Participating in a Webinar on the late Tribhuvandas Patel, Union Minister Parshottam Rupala said Shri Patel had a magnetic personality that attracted the likes of Verghese Kurien and others which ultimately led to the birth of a brand we proudly call “Taste of India”.
Calling him Tribhuvan Kaka, Rupala said that it fills our hearts with pride that a man like him belonged to our region. “Tribhuvan Kaka had a visionary outlook as he saw how the villages of Gujarat and that of India, could be transformed with the idea of dairy cooperatives”, underlined Rupala.
Rupala said this while participating virtually in a Webinar on Tribhuvandas Patel – The Father of Milk Cooperatives in India. The Webinar was organized by Verghese Kurien Centre of Excellence IRMA (VKCOE-IRMA) and Gujarat Chapter of Indian Dairy Association.
Those present in the webinar included National Dairy Development Board Chairman Meenesh Shah, GCMMF Chairman and MD Ramsinh & R S Sodhi, IRMA Director Umakant Dash, Amul MD Amit Vyas, and others.
Drawing a parallel between Mahatma Gandhi and Tribhuvan Patel, Rupala said while Gandhi set up an ashram in South Africa to help the needy Patel’s Foundation set up in Anand is helping the poor women with health care. Rupala spoke in chaste Gujarati.
It bears recall that Tribhuvandas Patel was one of the main architects of the dairy co-op movement in India who founded Amul along with Verghese Kurian. Tribhuvandas Patel was the man who brought in Kurien, a dairy engineer to execute the idea of Amul.
“Freedom fighter Tribhuvandas Patel took the idea of the cooperative way of dairy production to remote villages and established Amul. History remembers him as a man who founded Amul”, Union Minister Amit Shah paid his tributes to him earlier.
Patel was the founder of the Kaira District Co-operative Milk Producers’ Union in 1946, and later the Amul co-operative movement in Anand, Gujarat, India.

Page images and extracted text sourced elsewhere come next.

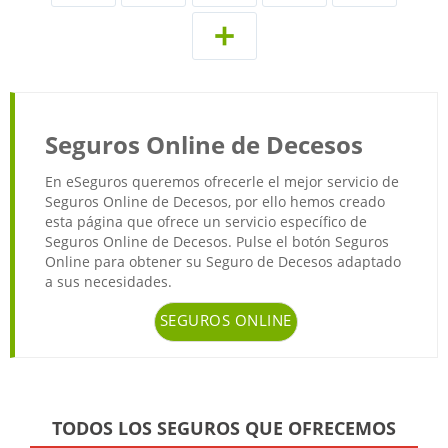
Seguros Online de Decesos
En eSeguros queremos ofrecerle el mejor servicio de
Seguros Online de Decesos, por ello hemos creado
esta página que ofrece un servicio específico de
Seguros Online de Decesos. Pulse el botón Seguros
Online para obtener su Seguro de Decesos adaptado
a sus necesidades.
SEGUROS ONLINE
TODOS LOS SEGUROS QUE OFRECEMOS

He was a freedom fighter and a committed follower of Gandhi.
By the late 1940s, he started working with farmers in Kheda district, under the guidance of Sardar Vallabhbhai Patel, and after setting up the Union, he hired a young manager named Verghese Kurien in 1950, who had since become synonymous with Amul, for his leadership of the co-operative movement.
When he voluntarily retired from the Chairmanship of AMUL, in the early 1970s, he was presented with a purse of six hundred thousand rupees, by the grateful members of the village cooperatives — one rupee per member being the contribution.
He used this fund to start a charitable trust, named the Tribhuvandas Foundation – an NGO to work on women and child health in the Kheda district. He was the first Chairman of the Tribhuvandas Foundation. He handed over the chairmanship to Verghese Kurien later.
Patel is known as one of the great pioneers of the cooperative movement in India.